Medium has announced plans to block OpenAI’s GPTBot, a web content scraper, and is encouraging a coalition of platforms to unite against content exploitation by AI crawlers. Medium joins other media outlets in prohibiting GPTBot access through their robots.txt files. While Medium’s CEO, Tony Stubblebine, calls for responsible AI use, he acknowledges the voluntary approach may not suffice. Talks with major organizations are underway to form a coalition, but uncertainties around AI’s legal and ethical aspects pose challenges. This united front aims to counter the actions of unscrupulous AI platforms, but progress remains cautious and slow.

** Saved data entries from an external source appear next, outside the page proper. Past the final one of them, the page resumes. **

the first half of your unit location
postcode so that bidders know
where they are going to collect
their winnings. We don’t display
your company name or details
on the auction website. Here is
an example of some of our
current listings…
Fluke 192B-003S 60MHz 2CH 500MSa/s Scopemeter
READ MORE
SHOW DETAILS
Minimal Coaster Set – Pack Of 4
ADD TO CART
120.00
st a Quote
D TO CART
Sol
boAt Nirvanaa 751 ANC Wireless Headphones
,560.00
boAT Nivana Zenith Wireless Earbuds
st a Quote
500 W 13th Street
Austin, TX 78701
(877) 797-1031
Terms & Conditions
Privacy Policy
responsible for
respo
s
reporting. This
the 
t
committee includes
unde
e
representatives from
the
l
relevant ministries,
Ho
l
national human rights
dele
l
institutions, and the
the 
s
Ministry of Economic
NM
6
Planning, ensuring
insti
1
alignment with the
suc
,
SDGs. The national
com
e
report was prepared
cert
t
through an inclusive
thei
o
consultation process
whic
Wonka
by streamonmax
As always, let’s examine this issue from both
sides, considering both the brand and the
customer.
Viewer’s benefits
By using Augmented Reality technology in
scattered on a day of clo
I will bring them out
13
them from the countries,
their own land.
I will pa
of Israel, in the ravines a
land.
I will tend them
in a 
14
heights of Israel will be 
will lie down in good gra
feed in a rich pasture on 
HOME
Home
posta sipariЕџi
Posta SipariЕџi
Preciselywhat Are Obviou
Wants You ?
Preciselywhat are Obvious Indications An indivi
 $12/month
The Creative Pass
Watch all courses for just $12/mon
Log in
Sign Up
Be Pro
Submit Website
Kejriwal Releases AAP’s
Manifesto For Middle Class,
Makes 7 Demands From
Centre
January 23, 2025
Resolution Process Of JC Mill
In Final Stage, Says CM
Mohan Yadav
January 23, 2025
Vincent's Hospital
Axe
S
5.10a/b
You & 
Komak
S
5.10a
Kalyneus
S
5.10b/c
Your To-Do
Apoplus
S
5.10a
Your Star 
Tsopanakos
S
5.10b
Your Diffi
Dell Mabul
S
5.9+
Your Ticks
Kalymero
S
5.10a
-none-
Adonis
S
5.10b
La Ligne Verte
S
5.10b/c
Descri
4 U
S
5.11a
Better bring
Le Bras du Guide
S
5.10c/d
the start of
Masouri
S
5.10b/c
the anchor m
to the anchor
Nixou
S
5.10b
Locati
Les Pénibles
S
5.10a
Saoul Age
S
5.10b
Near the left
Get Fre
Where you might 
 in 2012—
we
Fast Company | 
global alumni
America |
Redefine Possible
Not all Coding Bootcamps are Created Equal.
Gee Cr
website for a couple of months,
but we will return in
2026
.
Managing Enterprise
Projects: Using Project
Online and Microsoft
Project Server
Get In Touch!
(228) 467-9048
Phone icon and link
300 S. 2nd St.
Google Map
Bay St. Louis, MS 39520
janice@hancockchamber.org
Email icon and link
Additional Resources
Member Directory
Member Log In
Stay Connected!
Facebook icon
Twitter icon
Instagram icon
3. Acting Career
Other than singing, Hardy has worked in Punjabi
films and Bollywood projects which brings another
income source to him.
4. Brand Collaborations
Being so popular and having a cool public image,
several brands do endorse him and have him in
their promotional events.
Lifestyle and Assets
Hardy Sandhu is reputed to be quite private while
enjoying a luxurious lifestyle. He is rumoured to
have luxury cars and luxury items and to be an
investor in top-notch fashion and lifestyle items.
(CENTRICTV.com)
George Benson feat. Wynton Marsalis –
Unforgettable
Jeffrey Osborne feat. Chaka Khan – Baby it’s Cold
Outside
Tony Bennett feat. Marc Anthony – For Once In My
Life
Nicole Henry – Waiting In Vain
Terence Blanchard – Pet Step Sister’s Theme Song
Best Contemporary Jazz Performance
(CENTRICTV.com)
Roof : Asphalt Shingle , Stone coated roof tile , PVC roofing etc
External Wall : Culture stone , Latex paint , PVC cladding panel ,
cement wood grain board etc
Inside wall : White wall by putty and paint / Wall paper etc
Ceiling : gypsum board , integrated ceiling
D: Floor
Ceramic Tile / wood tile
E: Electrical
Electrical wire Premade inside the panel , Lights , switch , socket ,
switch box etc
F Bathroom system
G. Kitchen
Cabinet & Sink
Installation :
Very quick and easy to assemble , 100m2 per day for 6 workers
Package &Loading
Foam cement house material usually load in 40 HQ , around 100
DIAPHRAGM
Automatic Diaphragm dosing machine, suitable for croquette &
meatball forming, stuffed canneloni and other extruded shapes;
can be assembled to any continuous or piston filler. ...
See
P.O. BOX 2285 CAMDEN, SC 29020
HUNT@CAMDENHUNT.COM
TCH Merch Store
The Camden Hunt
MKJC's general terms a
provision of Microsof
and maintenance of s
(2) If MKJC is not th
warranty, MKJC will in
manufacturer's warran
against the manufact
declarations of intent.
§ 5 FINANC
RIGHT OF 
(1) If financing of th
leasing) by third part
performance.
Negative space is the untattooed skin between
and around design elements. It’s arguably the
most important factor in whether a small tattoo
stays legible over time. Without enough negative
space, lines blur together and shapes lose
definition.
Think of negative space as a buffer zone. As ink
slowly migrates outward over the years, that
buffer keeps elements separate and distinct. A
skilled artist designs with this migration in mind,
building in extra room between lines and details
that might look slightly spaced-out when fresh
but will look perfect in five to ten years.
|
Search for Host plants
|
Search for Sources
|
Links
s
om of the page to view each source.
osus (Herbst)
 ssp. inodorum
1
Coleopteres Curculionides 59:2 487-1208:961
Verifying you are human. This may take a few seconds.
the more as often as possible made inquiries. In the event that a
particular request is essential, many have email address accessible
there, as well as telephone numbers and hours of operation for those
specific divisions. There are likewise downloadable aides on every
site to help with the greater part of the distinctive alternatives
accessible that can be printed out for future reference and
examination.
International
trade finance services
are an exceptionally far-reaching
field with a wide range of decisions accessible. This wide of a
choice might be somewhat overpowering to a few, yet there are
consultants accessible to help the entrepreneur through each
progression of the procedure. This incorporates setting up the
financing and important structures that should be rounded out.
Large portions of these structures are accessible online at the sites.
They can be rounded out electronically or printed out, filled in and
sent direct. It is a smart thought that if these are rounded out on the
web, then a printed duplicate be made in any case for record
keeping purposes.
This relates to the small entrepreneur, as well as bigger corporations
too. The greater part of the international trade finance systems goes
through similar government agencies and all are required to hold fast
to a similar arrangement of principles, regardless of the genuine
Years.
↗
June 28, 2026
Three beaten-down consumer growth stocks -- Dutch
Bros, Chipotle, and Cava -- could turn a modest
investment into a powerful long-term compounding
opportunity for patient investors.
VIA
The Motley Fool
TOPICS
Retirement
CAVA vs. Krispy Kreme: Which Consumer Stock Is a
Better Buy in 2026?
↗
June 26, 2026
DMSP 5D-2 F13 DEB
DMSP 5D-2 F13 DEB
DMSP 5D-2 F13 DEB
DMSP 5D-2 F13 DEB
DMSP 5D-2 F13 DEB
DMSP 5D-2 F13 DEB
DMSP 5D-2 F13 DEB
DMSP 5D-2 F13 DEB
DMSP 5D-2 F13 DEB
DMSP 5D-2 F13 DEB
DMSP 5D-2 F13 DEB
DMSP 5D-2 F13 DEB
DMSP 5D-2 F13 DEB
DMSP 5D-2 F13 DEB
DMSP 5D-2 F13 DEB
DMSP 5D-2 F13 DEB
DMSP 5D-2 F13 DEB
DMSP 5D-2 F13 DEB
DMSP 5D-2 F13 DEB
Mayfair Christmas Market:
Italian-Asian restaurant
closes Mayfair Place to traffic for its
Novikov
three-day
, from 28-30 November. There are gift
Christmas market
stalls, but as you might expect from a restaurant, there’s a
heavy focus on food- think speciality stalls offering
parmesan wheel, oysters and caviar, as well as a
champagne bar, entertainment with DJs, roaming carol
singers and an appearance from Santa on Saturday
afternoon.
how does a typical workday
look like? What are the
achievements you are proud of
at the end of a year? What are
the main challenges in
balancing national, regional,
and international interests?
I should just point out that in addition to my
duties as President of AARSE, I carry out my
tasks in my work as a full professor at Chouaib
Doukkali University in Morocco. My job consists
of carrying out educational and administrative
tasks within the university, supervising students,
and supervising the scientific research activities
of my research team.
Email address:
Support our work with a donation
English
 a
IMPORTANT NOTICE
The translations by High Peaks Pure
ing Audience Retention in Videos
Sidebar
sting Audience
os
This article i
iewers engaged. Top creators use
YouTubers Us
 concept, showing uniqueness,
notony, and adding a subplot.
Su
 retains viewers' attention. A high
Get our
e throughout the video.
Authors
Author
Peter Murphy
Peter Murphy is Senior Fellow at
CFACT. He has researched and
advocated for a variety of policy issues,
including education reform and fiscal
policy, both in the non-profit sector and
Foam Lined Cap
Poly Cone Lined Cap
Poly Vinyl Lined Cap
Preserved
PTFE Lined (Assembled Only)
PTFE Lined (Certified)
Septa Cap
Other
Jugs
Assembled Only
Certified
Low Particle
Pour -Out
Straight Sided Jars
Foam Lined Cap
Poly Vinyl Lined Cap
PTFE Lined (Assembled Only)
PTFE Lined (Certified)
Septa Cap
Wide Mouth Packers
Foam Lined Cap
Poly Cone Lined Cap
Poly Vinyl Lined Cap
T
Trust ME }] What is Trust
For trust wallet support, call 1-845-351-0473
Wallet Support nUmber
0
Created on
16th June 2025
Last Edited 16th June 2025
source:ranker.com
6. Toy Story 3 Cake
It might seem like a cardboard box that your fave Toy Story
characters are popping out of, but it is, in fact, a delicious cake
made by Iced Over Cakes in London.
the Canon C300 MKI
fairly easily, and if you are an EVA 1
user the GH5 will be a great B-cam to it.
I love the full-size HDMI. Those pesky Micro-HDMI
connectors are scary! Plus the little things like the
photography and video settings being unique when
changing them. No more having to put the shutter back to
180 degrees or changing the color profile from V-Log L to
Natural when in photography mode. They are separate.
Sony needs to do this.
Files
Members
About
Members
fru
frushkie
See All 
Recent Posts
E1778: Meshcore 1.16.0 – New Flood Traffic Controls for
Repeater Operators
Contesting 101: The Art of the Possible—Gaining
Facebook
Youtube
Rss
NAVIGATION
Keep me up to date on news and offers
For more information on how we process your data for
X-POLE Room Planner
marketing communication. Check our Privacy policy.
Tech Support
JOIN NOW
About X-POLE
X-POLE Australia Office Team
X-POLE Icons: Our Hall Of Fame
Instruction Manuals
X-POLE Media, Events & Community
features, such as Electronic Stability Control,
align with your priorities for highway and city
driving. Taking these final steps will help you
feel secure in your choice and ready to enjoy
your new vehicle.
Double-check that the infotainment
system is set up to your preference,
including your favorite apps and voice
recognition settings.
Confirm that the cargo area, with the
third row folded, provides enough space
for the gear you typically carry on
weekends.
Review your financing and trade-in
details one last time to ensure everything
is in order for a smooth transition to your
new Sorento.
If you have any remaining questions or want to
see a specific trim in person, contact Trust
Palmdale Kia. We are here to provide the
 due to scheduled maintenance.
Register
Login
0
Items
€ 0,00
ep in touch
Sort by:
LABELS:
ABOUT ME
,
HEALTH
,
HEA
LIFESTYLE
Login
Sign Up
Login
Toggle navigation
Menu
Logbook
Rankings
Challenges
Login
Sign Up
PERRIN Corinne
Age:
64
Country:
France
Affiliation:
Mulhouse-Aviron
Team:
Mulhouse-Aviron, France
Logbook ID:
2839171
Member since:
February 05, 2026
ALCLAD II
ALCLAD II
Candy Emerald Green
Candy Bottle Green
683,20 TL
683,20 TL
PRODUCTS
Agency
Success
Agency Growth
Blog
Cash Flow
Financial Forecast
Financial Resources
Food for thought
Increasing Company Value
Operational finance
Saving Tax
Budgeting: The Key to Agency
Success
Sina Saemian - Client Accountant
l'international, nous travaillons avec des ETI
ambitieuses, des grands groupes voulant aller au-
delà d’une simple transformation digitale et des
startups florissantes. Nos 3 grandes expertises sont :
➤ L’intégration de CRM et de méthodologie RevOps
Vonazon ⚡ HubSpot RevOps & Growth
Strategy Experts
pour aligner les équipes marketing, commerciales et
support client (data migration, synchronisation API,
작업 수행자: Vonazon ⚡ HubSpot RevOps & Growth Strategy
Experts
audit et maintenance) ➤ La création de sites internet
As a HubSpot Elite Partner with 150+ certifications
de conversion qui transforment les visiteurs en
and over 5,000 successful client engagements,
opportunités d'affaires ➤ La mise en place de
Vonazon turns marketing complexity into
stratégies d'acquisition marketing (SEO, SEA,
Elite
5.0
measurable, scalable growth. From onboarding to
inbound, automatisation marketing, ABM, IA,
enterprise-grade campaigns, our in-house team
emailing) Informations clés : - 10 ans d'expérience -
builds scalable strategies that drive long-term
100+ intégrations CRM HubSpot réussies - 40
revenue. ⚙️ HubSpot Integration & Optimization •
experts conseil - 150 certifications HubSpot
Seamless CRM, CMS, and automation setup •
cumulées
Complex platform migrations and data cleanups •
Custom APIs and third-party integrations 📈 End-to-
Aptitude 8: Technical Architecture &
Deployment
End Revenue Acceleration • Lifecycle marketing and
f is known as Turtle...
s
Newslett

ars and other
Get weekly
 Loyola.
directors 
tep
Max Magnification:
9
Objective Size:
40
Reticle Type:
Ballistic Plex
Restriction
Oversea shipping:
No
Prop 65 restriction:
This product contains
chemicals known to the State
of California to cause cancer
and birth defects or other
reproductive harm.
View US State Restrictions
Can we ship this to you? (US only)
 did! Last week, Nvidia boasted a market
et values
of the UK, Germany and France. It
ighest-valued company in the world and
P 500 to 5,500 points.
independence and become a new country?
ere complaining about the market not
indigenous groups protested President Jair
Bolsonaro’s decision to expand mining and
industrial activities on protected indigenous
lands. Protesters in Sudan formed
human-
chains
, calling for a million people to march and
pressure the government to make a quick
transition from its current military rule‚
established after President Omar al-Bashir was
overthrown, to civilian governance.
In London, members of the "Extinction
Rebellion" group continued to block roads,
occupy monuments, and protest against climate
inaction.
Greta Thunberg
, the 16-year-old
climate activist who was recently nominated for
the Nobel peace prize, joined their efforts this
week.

Medium has just unveiled its plan to block OpenAI’s GPTBot, an AI crawler that scrapes web content for training purposes. But the bigger story here is the potential emergence of a united front among various platforms against what many see as the exploitation of their content.
In this move, Medium follows in the footsteps of CNN, The New York Times, and several other media outlets (though TechCrunch has yet to join). They’ve collectively added “User-Agent: GPTBot” to their robots.txt files, which are documents that inform web crawlers and indexers whether a site consents to being scanned. It’s like saying, “I don’t want to be indexed on Google.”
However, AI developers do more than indexing; they scrape data to feed their models. This practice doesn’t sit well with many, including Medium’s CEO, Tony Stubblebine. He’s not against AI but believes that the current state of generative AI doesn’t benefit the internet as a whole. He states that AI companies profit from writers’ work without seeking consent or providing compensation and credit. To counter this, Medium is telling OpenAI to stay away when its scraper comes knocking (one of the few that will respect the request).
Stubblebine acknowledges that this voluntary approach may not deter spammers and others who will simply ignore the request. There’s also the option of taking active measures, like poisoning data by directing crawlers to fake content, but that could escalate into expensive legal battles.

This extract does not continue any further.